Военный врач. Хирургия на линии фронта

Издательство «Бомбора» представляет книгу британского хирурга Дэвида Нотта «Военный врач. Хирургия на линии фронта» (перевод Ивана Чорного).

«Я исколесил мир в поисках проблем» — так могла бы начинаться история какого-нибудь авантюриста, стремящегося испытать себя в экстремальных условиях. И это была бы книга о приключениях, полуправдивых и захватывающих. Но автор этой фразы и книги совсем не путешественник и крайне далек от художественного вымысла, ведь ему довелось столкнуться с самой неприглядной реальностью, какую только можно себе представить, — войной. Доктор Нотт побывал в Афганистане, Ираке, Сирии и других горячих точках, оперировал и принимал роды под грохот разрывающихся снарядов и вытаскивал с того света людей в условиях, не имевших ничего общего с хорошо оборудованными европейскими клиниками. Эту книгу он написал, пытаясь ответить самому себе на вопрос: что заставляет врача отправляться в самые опасные места на планете и, несмотря на творящийся вокруг ужас, с риском для собственной жизни выполнять свою работу, помогать и утешать людей, оказавшихся в беде.

Предлагаем прочитать фрагмент книги, где описывается работа автора в Южном Судане.

 

Воспоминания о проведенном в Адре времени настолько не давали покоя, что я решил — наверное, легкомысленно — вернуться в Дарфур на следующий год. Я до сих пор не уверен, хотел ли загладить вину или же изгнать демонов — наверное, и то, и другое. Я попал в маленький городок Залингей, который стал прибежищем для жителей многих разрушенных деревень. К этому времени ОАС заняла горный массив Джебель-Марра. Из своего укрытия в горах они совершали весьма успешные нападения на суданскую армию и джанджавидов.

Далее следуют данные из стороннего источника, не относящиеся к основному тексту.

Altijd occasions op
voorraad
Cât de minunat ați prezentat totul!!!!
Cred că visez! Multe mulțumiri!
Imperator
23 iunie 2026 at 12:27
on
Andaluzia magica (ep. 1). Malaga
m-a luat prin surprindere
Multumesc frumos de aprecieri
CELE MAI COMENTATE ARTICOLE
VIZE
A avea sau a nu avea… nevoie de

Вместе с тем они понесли значительные потери и обратились за помощью к «Врачам без границ». Мы должны были отправиться к ним: если бы раскрылось их местоположение и их поймали, всех ждала бы смерть.

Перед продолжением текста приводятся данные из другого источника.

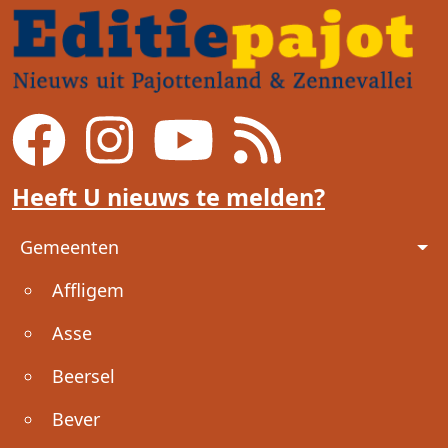
Heeft U nieuws te melden?
Voet
Gemeenten
Affligem
Asse
Beersel
Bever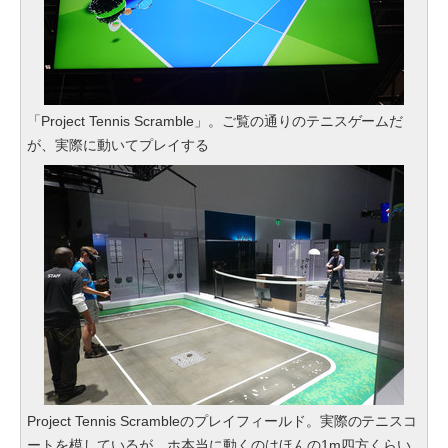
「Project Tennis Scramble」。ご覧の通りのテニスゲームだ
が、実際に動いてプレイする
Project Tennis Scrambleのプレイフィールド。実際のテニスコ
ートを模しているが、ホ本当に動くのはほんの1m四方くらい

Дороги здесь были настолько опасными, что нам пришлось лететь в Залингей на вертолете, и с воздуха было хорошо видно целые деревни, сожженные дотла в рамках политики выжженной земли.

Нет никаких сомнений в том, что со стороны арабов это был самый настоящий геноцид чернокожих африканцев в Дарфуре, за который правительство Судана и Джанджавид несут полную ответственность.

Население Залингея составляло около двадцати тысяч человек, что делало его чуть более безопасным местом. Очень многие деревни, в которых жили менее тысячи человек, сровняли с землей. Позже во время миссии я был в одной из них, когда туда верхом на лошадях прибыли джанджавиды. Их было не менее тридцати, они неслись, словно в кавалерийском броске, с ружьями наперевес. Люди спасались бегством, мы решили не вставать у них на пути и спрятались за машинами.

По прошествии, казалось, многих часов, хотя прошло не более двадцати минут, примерно тридцать жителей деревни лежали мертвыми, еще около шестидесяти были ранены.

Командир отряда джанджавидов подъехал на коне к нам четверым, прятавшимся за машинами, и потребовал представиться. Одна из медсестер принялась безудержно плакать, и я ощутил то самое пресловутое чувство неминуемой гибели.

Мне уже не раз доводилось испытывать это чувство прежде и еще неоднократно предстояло ощутить в будущем. Мои ноги стали ватными и задрожали. Было невероятно страшно оказаться под палящим солнцем в окружении вооруженных мужчин с дикими взглядами, которые только что убили столько людей. Когда мы объяснили, что выполняем гуманитарную миссию, приехали помогать людям и не преследуем никаких религиозных или политических целей, нам разрешили двигаться дальше. Когда мы спешно уезжали, я оглянулся назад и увидел, как джанджавиды опустились на колени в песок, чтобы помолиться — наверняка во славу своей доблестной победы.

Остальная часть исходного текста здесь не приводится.